Thinking in the box

Thinking in the box
Mr Matteo Sutto, co-founder of Tate & Tonic, with some of the selected items for his customers. Tate & Tonic is an online concierge clothing and styling service which selects clothes and accessories for men based on their preferences and delivers them to the customers' homes in a box to take the hassle out of shopping.

Lazy men who hate to shop now have one fewer excuse not to look good.

Local start-up Tate & Tonic has come up with a service that does the work for you. All you have to do is fill up a questionnaire about your style preferences, which includes questions about your work wardrobe and favourite type of shoes.

A Tate & Tonic stylist will then select a few items, including clothes and accessories, which will be sent to your home. You can return the items that you do not want at no cost, within four days, and pay for those you decide to keep.

Shoppers can choose to receive between six and 10 items and prices can range from $400 to $1,000 in total.

Shirts, trousers and belts start from $50; shoes from $60; and jackets from $100.

Tate & Tonic founder Matteo Sutto, an Italian based in Singapore for the last two years, says: "In general, men are less fashion savvy than women; we like a little guidance.

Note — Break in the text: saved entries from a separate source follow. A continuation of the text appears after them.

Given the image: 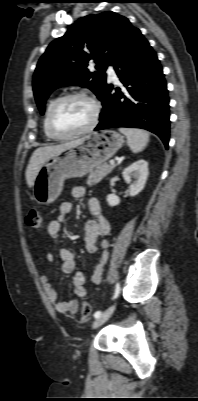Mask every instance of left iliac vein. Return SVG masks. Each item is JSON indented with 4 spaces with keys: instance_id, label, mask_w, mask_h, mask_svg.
Here are the masks:
<instances>
[{
    "instance_id": "left-iliac-vein-1",
    "label": "left iliac vein",
    "mask_w": 198,
    "mask_h": 401,
    "mask_svg": "<svg viewBox=\"0 0 198 401\" xmlns=\"http://www.w3.org/2000/svg\"><path fill=\"white\" fill-rule=\"evenodd\" d=\"M114 307H110L107 309L103 314H101L98 318L95 319V321L92 324V327L94 329L100 327L102 324H104L113 314L114 312Z\"/></svg>"
}]
</instances>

"I think most guys would agree that shopping is quite time-consuming. Personally, if I have the weekend off, I'm not going to spend the whole afternoon along Orchard Road trying clothes."

Not for women

Tate & Tonic is the first service of its kind in Singapore, but similar online concierge clothing services are available in the United States.

The 30-year-old entrepreneur, who was previously a marketing director at online multi-label retailer Zalora here, co-founded the business in April last year with his older brother Ludo, 35, who is based in London.

They hope to introduce a different side of online shopping - one where all the browsing and trawling through pages of merchandise is done away with.

"The problem online is that there are just way too many options. Sometimes, I would find myself with 30 different tabs open and have no idea what to get," says the younger Mr Sutto.